Kekurangan pasokan dolar ke pasar Indonesia ini akan mengulangi kejadian tahun 2018 waktu kurs rupiah ke dolar AS mencapai Rp 15.300 - karena supply dolar minus 10 miliar dolar AS.
Sekarang ini potensi kekurangan pasokan dolar untuk tahun 2020 diperkirakan melebihi tahun 2018. Thus, kurs rupiah akan tertekan atau terpuruk. Inilah awal krisis keuangan yang akan menyeret atau menggoyahkan pasar modal.
Jurus mabok utang ala Menkeu Sri Mulyani tampaknya sudah tidak mujarab lagi. Sudah tumpul dan berbahaya. Investor asing mulai ragu-ragu membeli Surat Utang Negara (SUN). Logikanya kurs rupiah akan terpuruk lebih parah, tapi untungnya bunga dolar diturunkan dan ada pelonggaran dolar oleh pemerintah USA atau The Fed sehingga keperkasaan dolar menurun.
Investor asing di Indonesia yang akan kabur juga “mengatur” ritme kurs rupiah agar tidak terlalu jatuh, agar mereka tidak terlalu rugi. Tanpa “bantuan” dua faktor ini, kurs rupiah terjungkal parah.

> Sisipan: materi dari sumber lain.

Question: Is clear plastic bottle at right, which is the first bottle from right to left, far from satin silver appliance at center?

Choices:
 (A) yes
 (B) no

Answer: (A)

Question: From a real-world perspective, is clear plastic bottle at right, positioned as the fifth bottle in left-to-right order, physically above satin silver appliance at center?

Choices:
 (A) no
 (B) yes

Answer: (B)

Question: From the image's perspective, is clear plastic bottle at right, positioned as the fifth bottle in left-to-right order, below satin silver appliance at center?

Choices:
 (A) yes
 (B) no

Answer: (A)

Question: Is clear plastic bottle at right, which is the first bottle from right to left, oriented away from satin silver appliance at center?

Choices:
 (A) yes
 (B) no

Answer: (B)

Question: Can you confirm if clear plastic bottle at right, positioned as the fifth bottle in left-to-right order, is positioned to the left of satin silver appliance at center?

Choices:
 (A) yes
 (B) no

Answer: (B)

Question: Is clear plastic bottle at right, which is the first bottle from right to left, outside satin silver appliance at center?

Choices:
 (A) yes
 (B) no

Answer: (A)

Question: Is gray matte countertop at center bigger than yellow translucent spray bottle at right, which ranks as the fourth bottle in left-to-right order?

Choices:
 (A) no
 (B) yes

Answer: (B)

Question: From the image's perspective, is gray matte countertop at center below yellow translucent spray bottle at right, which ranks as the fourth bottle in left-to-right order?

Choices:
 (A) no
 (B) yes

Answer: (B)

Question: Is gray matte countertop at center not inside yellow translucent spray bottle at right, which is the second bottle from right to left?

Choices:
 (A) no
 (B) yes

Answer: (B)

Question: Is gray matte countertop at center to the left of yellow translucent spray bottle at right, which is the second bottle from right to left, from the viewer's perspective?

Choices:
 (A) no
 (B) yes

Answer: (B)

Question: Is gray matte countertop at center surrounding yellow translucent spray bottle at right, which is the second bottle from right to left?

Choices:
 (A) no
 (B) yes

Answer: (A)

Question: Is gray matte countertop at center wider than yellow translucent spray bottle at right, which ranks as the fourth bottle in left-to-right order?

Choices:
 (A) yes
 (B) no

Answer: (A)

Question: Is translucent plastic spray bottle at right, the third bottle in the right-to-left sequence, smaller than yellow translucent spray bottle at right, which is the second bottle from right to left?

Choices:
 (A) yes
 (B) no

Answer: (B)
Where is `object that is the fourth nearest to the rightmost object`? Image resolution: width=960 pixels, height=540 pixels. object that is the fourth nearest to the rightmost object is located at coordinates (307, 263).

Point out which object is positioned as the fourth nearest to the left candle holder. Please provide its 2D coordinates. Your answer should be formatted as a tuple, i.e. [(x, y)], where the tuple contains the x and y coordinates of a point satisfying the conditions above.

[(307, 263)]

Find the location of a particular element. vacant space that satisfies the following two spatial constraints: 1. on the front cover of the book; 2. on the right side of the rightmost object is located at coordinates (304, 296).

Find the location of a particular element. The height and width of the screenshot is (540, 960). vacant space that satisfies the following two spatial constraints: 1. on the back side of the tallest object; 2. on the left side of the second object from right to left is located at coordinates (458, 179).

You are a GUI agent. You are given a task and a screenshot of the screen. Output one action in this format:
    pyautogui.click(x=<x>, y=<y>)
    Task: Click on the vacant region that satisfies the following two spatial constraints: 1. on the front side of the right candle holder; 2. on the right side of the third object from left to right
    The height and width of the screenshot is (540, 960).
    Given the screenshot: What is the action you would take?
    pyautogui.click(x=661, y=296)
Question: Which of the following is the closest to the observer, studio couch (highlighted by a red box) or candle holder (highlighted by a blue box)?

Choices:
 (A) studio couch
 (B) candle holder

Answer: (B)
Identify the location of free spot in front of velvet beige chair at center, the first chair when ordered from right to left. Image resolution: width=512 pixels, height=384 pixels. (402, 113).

Kabarnya, selama Januari dan Februari tahun ini mayoritas SUN dibeli oleh BI, sebesar Rp 70 triliun. Terima kasih kepada BI sebab sumber lain seperti dana pensiun dan asuransi serta dana haji sudah kering, sudah disedot SUN sebelumnya. Dipakai untuk berbagai macam target tertentu seperti proyek infrastruktur.
Dengan bantuan BI tadi, APBN “selamat” meski defisitnya melampaui targetnya. Saya tidak bisa membayangkan bila BI tidak membeli SUN itu. Pastilah terjadi krisis APBN.

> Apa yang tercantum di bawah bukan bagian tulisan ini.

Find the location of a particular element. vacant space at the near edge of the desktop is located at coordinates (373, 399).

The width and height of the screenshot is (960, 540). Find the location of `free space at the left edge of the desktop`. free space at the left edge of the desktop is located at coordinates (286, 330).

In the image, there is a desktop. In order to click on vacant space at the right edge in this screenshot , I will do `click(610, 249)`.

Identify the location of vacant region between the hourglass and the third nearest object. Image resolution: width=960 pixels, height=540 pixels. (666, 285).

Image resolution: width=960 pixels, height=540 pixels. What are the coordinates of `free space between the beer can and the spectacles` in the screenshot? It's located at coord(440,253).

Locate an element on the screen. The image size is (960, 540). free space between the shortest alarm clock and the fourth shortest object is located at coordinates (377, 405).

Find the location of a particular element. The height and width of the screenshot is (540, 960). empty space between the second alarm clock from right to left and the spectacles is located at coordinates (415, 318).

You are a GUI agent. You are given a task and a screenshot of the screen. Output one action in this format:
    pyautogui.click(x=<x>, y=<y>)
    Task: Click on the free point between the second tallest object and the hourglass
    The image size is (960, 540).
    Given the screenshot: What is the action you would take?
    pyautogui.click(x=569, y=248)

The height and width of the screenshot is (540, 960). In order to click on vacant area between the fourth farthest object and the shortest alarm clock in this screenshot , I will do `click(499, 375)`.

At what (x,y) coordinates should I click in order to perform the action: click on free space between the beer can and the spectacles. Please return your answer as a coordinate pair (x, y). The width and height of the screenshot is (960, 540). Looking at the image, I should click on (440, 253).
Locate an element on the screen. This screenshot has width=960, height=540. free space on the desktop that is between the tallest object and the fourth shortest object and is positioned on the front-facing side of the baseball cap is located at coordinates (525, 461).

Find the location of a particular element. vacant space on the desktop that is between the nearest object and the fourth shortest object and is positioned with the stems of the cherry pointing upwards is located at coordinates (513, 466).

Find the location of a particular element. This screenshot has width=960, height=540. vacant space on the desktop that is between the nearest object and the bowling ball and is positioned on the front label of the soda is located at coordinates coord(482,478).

Begitu juga utangnya. Bisa gagal bayar. Lebih-lebih tahun 2020 ini sekitar Rp 426 triliun utang yang jatuh tempo. Maklum utang yang jatuh tempo dibayar dengan utang baru.
Celakanya, penerimaan pajak Januari-Februari 2020 lebih rendah dari periode yang sama tahun 2019, padahal ekonomi katanya masih tumbuh 5 persen.

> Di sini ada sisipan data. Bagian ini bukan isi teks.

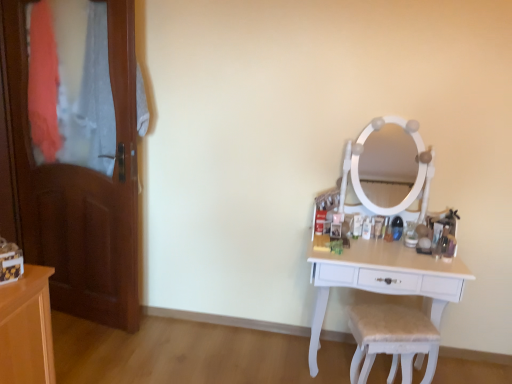 Identify the location of unoccupied area in front of wooden door at left. This screenshot has height=384, width=512. (81, 342). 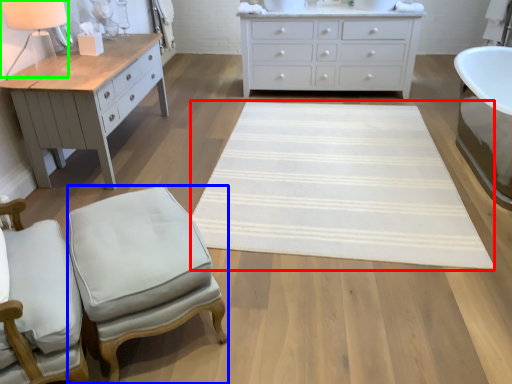 Question: Which is farther away from mat (highlighted by a red box)? stool (highlighted by a blue box) or table lamp (highlighted by a green box)?

Choices:
 (A) stool
 (B) table lamp

Answer: (B) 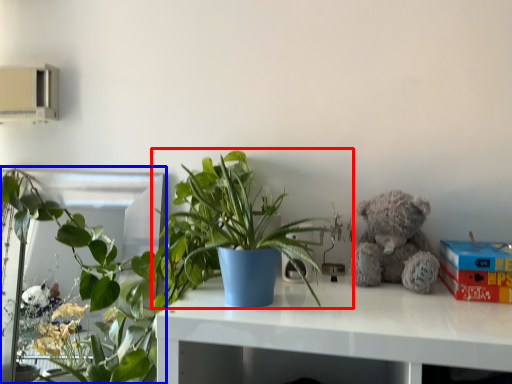 Question: Which object appears farthest to the camera in this image, houseplant (highlighted by a red box) or houseplant (highlighted by a blue box)?

Choices:
 (A) houseplant
 (B) houseplant

Answer: (B) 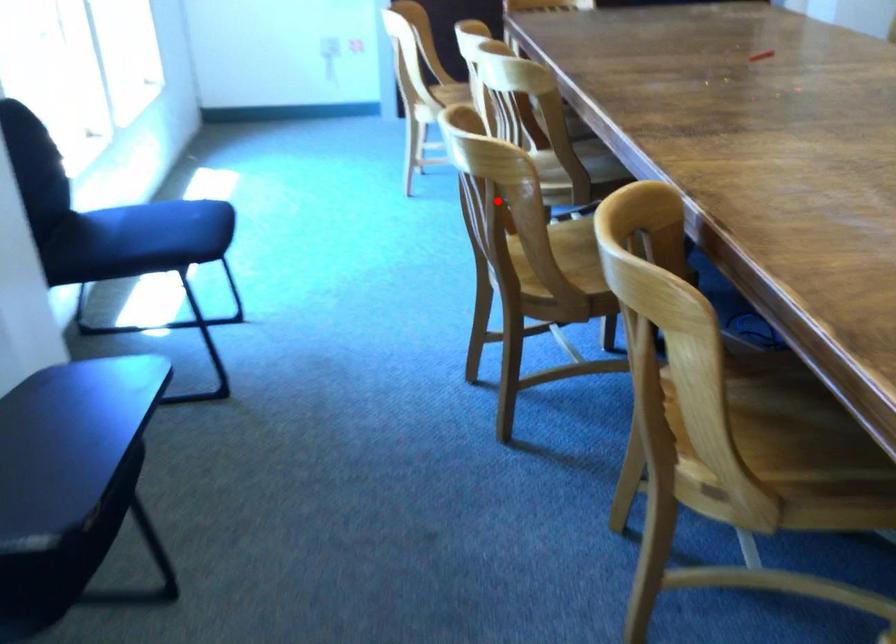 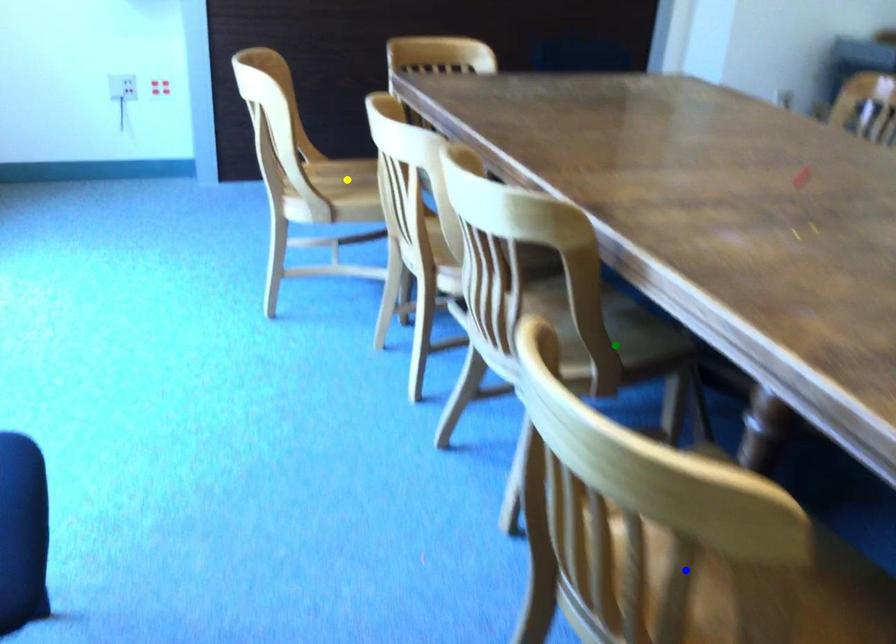 Question: I am providing you with two images of the same scene from different viewpoints. A red point is marked on the first image. You are given multiple points on the second image. Which spot in image 2 lines up with the point in image 1?

Choices:
 (A) yellow point
 (B) green point
 (C) blue point

Answer: (C) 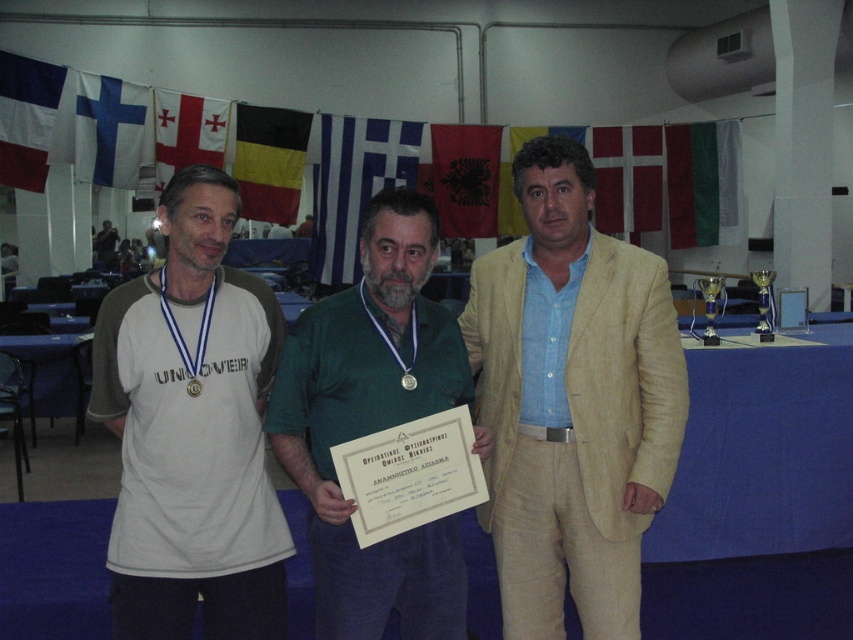 Question: Does beige linen suit at center have a lesser width compared to white fabric flag at upper center?

Choices:
 (A) yes
 (B) no

Answer: (B)

Question: Is beige linen suit at center below blue fabric flag at center?

Choices:
 (A) no
 (B) yes

Answer: (B)

Question: Which object appears farthest from the camera in this image?

Choices:
 (A) beige linen suit at center
 (B) blue fabric flag at upper left
 (C) green fabric flag at upper right

Answer: (C)

Question: Estimate the real-world distances between objects in this image. Which object is closer to the blue fabric flag at upper left?

Choices:
 (A) green fabric flag at upper right
 (B) white fabric flag at upper center
 (C) black fabric flag at center

Answer: (B)

Question: Which point appears closest to the camera in this image?

Choices:
 (A) (387, 200)
 (B) (228, 620)
 (C) (24, 88)
 (D) (490, 221)

Answer: (A)

Question: Does blue fabric flag at center lie in front of white fabric flag at upper center?

Choices:
 (A) yes
 (B) no

Answer: (B)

Sulit bagi saya menjelaskan ini karena dari pengalaman lalu-lalu, yang normal, seharusnya penerimaan pajak naik 2-3 kali lipatnya pertumbuhan ekonomi. Ini kok malah turun ya?
Makanya dulu-dulu kalau pertumbuhan ekonomi 6-7 persen, penerimaan pajak naik 15-20 persen.
Karena penerimaan pajak turun, belanja APBN juga turun.
Januari 2020, belanja APBN 9,1 persen di bawah belanja Januari 2019. Nah bila sudah tampak ekspor turun, belanja negara turun, investasi asing (FDI dan PORTOFOLIO) berpotensi turun, manufakturing menciut dan PHK mencuat, most likely menimbulkan penurunan demand.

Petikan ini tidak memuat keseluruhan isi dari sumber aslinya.